Behind green eyes
by csfcsf
Summary: Because there are little things only Sherlock himself can explain (and he won't). All one-scenes, varying lengths. Written from Sherlock's personal POV. So far, more analytic than action-based. More categories may be added.
1. Chapter 1

_**.**_

I look up, over my computer screen. There's John, hesitant at the centre of the living room, tense shoulder muscles. The soldier pose. Stern washed out features, determined unfocused gaze, something is bothering him. I doubt he's seeing 221B at the moment, his mind seems to belong somewhere else at the moment. As I see clearly his physical presence by the coffee table, the pale morning sunlight bathing his blond greying hair, the skull artwork on the wall just over his shoulder reminding me of the load metaphorically carried by those shoulders. The left one is practically stiff from the effort to brake the tremors that still spontaneously create in his left hand. He's learnt to control them by now, and he thinks I can't tell when he's focusing hard to make them stop, internalising one of his biggest tells.
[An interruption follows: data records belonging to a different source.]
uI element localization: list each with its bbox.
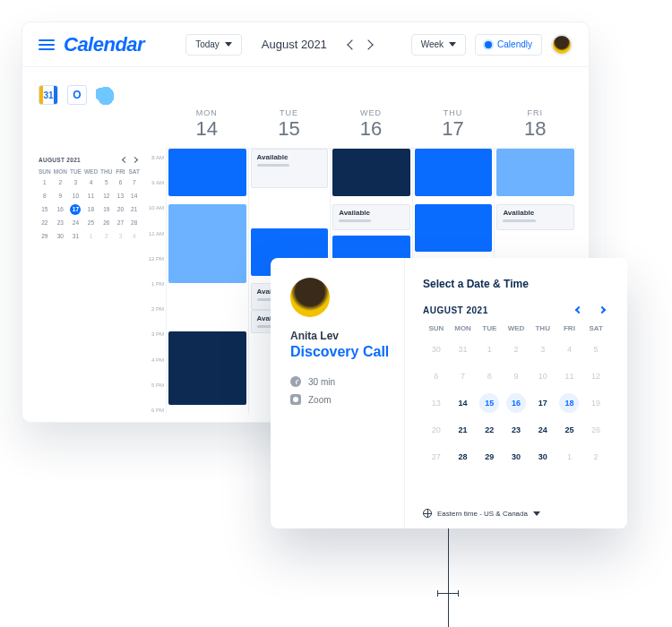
- calendly-provider-pill[interactable]: Calendly: [475, 34, 542, 56]
- mini-day[interactable]: 31: [70, 231, 81, 242]
- mini-day[interactable]: 2: [101, 231, 112, 242]
- hour-label: 9 AM: [142, 180, 164, 185]
- booking-day: 30: [426, 339, 446, 359]
- calendar-event-block[interactable]: [415, 204, 493, 252]
- google-calendar-icon[interactable]: 31: [39, 85, 58, 105]
- mini-day[interactable]: 26: [101, 218, 112, 228]
- calendar-event-block[interactable]: [496, 149, 574, 196]
- timezone-select[interactable]: Eastern time - US & Canada: [423, 509, 540, 518]
- mini-day[interactable]: 1: [85, 231, 96, 242]
- calendar-event-block[interactable]: [168, 149, 246, 196]
- mini-day[interactable]: 3: [115, 231, 125, 242]
- booking-month-label: AUGUST 2021: [423, 305, 488, 315]
- mini-day[interactable]: 24: [70, 218, 81, 228]
- mini-day[interactable]: 27: [115, 218, 125, 228]
- mini-day[interactable]: 28: [129, 218, 140, 228]
- booking-day[interactable]: 30: [506, 447, 526, 467]
- booking-day[interactable]: 25: [559, 420, 579, 440]
- mini-day[interactable]: 14: [129, 191, 140, 202]
- mini-day[interactable]: 3: [70, 177, 81, 188]
- available-slot[interactable]: Available: [332, 204, 410, 231]
- mini-day[interactable]: 19: [101, 204, 112, 215]
- booking-day: 8: [479, 366, 499, 386]
- location-row: Zoom: [290, 394, 392, 405]
- booking-day[interactable]: 18: [559, 393, 579, 413]
- calendar-event-block[interactable]: [168, 204, 246, 284]
- mini-day[interactable]: 4: [129, 231, 140, 242]
- mini-day[interactable]: 21: [129, 204, 140, 215]
- mini-dow: MON: [54, 168, 67, 175]
- calendar-event-block[interactable]: [332, 149, 410, 196]
- booking-prev-month[interactable]: [572, 303, 586, 317]
- today-button[interactable]: Today: [185, 34, 242, 56]
- mini-day[interactable]: 16: [55, 204, 65, 215]
- booking-day: 13: [426, 393, 446, 413]
- mini-day[interactable]: 12: [101, 191, 112, 202]
- mini-day[interactable]: 6: [115, 177, 125, 188]
- booking-day[interactable]: 17: [533, 393, 553, 413]
- next-period-button[interactable]: [363, 39, 373, 49]
- booking-day[interactable]: 22: [479, 420, 499, 440]
- calendar-event-block[interactable]: [168, 331, 246, 406]
- booking-day: 26: [586, 420, 606, 440]
- mini-day[interactable]: 1: [39, 177, 50, 188]
- mini-day[interactable]: 7: [129, 177, 140, 188]
- mini-dow: FRI: [115, 168, 125, 175]
- mini-day[interactable]: 22: [39, 218, 50, 228]
- mini-day[interactable]: 10: [70, 191, 81, 202]
- booking-next-month[interactable]: [595, 303, 609, 317]
- cloud-icon[interactable]: [96, 85, 116, 105]
- mini-day[interactable]: 29: [39, 231, 50, 242]
- clock-icon: [290, 376, 301, 387]
- booking-day[interactable]: 29: [479, 447, 499, 467]
- available-slot[interactable]: Available: [251, 149, 329, 188]
- calendar-event-block[interactable]: [415, 149, 493, 196]
- mini-day[interactable]: 5: [101, 177, 112, 188]
- week-dow: WED: [330, 108, 412, 117]
- view-select[interactable]: Week: [411, 34, 466, 56]
- globe-icon: [423, 509, 432, 518]
- mini-day[interactable]: 4: [85, 177, 96, 188]
- week-daynum: 18: [494, 117, 576, 141]
- booking-day: 1: [559, 447, 579, 467]
- booking-day[interactable]: 21: [453, 420, 473, 440]
- mini-day[interactable]: 2: [55, 177, 65, 188]
- mini-day[interactable]: 30: [55, 231, 65, 242]
- booking-day[interactable]: 15: [479, 393, 499, 413]
- available-slot[interactable]: Available: [496, 204, 574, 231]
- booking-day[interactable]: 16: [506, 393, 526, 413]
- user-avatar[interactable]: [551, 34, 573, 56]
- mini-day[interactable]: 9: [55, 191, 65, 202]
- week-dow: TUE: [248, 108, 331, 117]
- booking-day[interactable]: 14: [453, 393, 473, 413]
- view-label: Week: [421, 39, 444, 49]
- mini-day[interactable]: 8: [39, 191, 50, 202]
- video-icon: [290, 394, 301, 405]
- hour-label: 5 PM: [142, 382, 164, 388]
- mini-next-button[interactable]: [132, 157, 138, 163]
- menu-icon[interactable]: [39, 39, 55, 50]
- mini-day[interactable]: 13: [115, 191, 125, 202]
- hour-label: 12 PM: [142, 256, 164, 262]
- outlook-icon[interactable]: O: [67, 85, 87, 105]
- progress-bar: [257, 164, 289, 167]
- booking-day[interactable]: 30: [533, 447, 553, 467]
- mini-day[interactable]: 25: [85, 218, 96, 228]
- booking-day[interactable]: 28: [453, 447, 473, 467]
- progress-bar: [503, 219, 535, 222]
- day-column[interactable]: [166, 149, 248, 413]
- mini-day[interactable]: 11: [85, 191, 96, 202]
- booking-day[interactable]: 24: [533, 420, 553, 440]
- prev-period-button[interactable]: [347, 39, 357, 49]
- week-day-header: TUE15: [248, 108, 331, 141]
- mini-day[interactable]: 17: [70, 204, 81, 215]
- booking-dow: TUE: [476, 324, 503, 332]
- week-day-header: THU17: [412, 108, 495, 141]
- mini-day[interactable]: 15: [39, 204, 50, 215]
- mini-prev-button[interactable]: [122, 157, 128, 163]
- booking-day[interactable]: 23: [506, 420, 526, 440]
- duration-label: 30 min: [308, 377, 335, 387]
- mini-day[interactable]: 20: [115, 204, 125, 215]
- mini-day[interactable]: 23: [55, 218, 65, 228]
- mini-day[interactable]: 18: [85, 204, 96, 215]
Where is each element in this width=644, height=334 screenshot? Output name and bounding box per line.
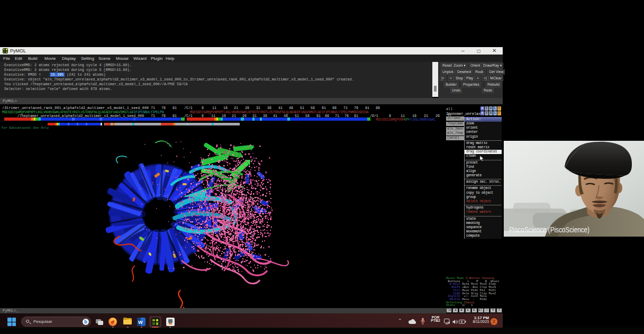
svg-text:PiscoScience (PiscoScience): PiscoScience (PiscoScience) [509,225,589,234]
Something is up. The tremor has been absent these past few weeks.

He's about to make himself a cup of tea – coping mechanism #1. He'll probably make me a cup as well. He doesn't ask me if I want one anymore. He just makes two, sometimes even a toast (a single one, he rarely has one this early in the morning) to induce me to eat more when I'm on a case.

He's worrying about me and I'm worrying about him. _How quaint._ _Sentiment._

_I can never let him know I go in for Sentiment every once in a while now._

Specially after the Fall.

And the Absence.

John has finally accepted his fate and he moves silently towards the kitchen to prepare the two cups of tea. I follow his movements by the corner of my eye, I don't want to pressure him just yet.

Mary insisted that John should come around to Baker Street once in a while. Old times' sake, she tells him. _Sentiment, John finds it logical._ She knows better than to tell me that. She tells me nothing, I take what I can get of the fuller 221B I miss, of the old days. _No, scratch that, delete, I miss nothing, sentiment is abhorrent._

_Sentiment is seeping through my pores as I see John. He's not happy. I can't reach him._

John takes hold of another sigh, imprisoning it deep inside. He just stirs the tea to dissolve the sugar – my mug then. _Three left handed concentric circles, gradually smaller, clockwise, as usual._ He clicks the spoon down, grabs the sugared coffee to bring it over.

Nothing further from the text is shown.